Now that you’re familiar with what a resume is, you can focus on writing one that stands out from the rest. Keep these tips in mind to perfect your document:
Use a professional resume template to ensure your document is neatly structured and looks polished.
Keep your resume to one page if possible. Only extend to two pages if you have more than 10 years of experience.
Always tailor your resume to the job you are applying for and only include relevant information.
Use keywords from the job description so that applicant tracking systems (ATS) flag your qualifications as relevant.
Choose a classic, clean, and professional font, such as Arial, Cambria, or Times New Roman.
Quantify your accomplishments with numbers and percentages to show impact.
Include strong action verbs to make your descriptions stand out.
Don’t simply list skills; provide examples of how you’ve applied them.
Proofread and edit your resume carefully before submitting it to catch spelling, grammar, and formatting errors.
For more tips, see our comprehensive guide on how to write a resume.
Use an online resume builder to make the process of writing a resume faster, easier, and much less stressful.
In simple terms, a resume is a tool used to apply for jobs.
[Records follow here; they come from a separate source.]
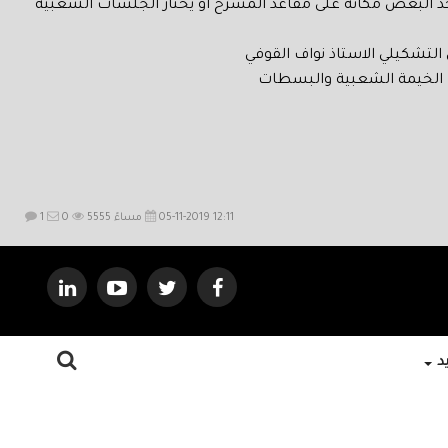
ا يأخذ البعض مكانه على مقاعد المسرح او يختار الجلسات الشعبية
لتشكيلي الاستاذ نواف القوفي
ك الخيمة الشعبية والبسطات
05-11-2019 12:11 مساءً
5555
0
1
يد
It’s a one- or two-page document that provides a tailored snapshot of a job seeker’s work experience, skills, education, and professional accomplishments. The aim is to prove suitability for an open position to secure an interview.
The term “resume” is more common in North America. Many other parts of the world use “CV” to refer to the equivalent.
In most countries outside of the United States, there is no difference between a resume and a CV. They are simply different terms used to describe the same thing.
However, in North America, “resume” and “CV” have different meanings. Here, a CV is typically much longer and more comprehensive than a resume. It provides a full and detailed overview of a person’s academic career and achievements, publications, and professional experience. It’s not tailored for a specific vacancy like a resume is.
While a resume is used to apply for regular jobs across most industries, a CV is usually used to apply for academic and research positions, grants, fellowships, and certain types of government jobs.
The three main resume types are the chronological, functional, and combination resume. Each of them differs in format and the right one for you will depend on your career background, goals, and the specific job you’re applying for.
The chronological resume emphasizes your professional experience with an extensive reverse-chronological work history section. It’s best for job seekers who’ve followed a clear and consistent career path and have many years of experience behind them.
The functional resume, on the other hand, is better suited to recent graduates with no work experience, career changers, and those with long gaps between jobs. This format puts the spotlight on an applicant’s relevant skills while distracting from a sparse or inconsistent work history.
Finally, the combination resume brings together bits from both the chronological and the functional formats, giving equal focus to work experience and skills. It’s a great option for well-rounded professionals who have some experience and also want to show off impressive professional competencies and transferable skills.
To learn more about these three formats, see the section on resume types higher up on this page.
A good resume is concise, well-structured, and customized for the position in question. It includes only relevant information and incorporates keywords from the job description to align your qualifications with the employer’s specific needs.
The best resumes start with a strong and persuasive opening (summary or objective statement) and highlight accomplishments using numbers and metrics. They also use a clean, professional layout, an easy-to-read font, proper spacing, and consistent formatting.
The standard length of a resume is one page. That said, if you are a seasoned professional with a long and eventful career behind you, it’s acceptable to spill over to two or even three pages. The rule of thumb is to add one page for every 10 years of work experience. It’s still always important to be as concise as possible.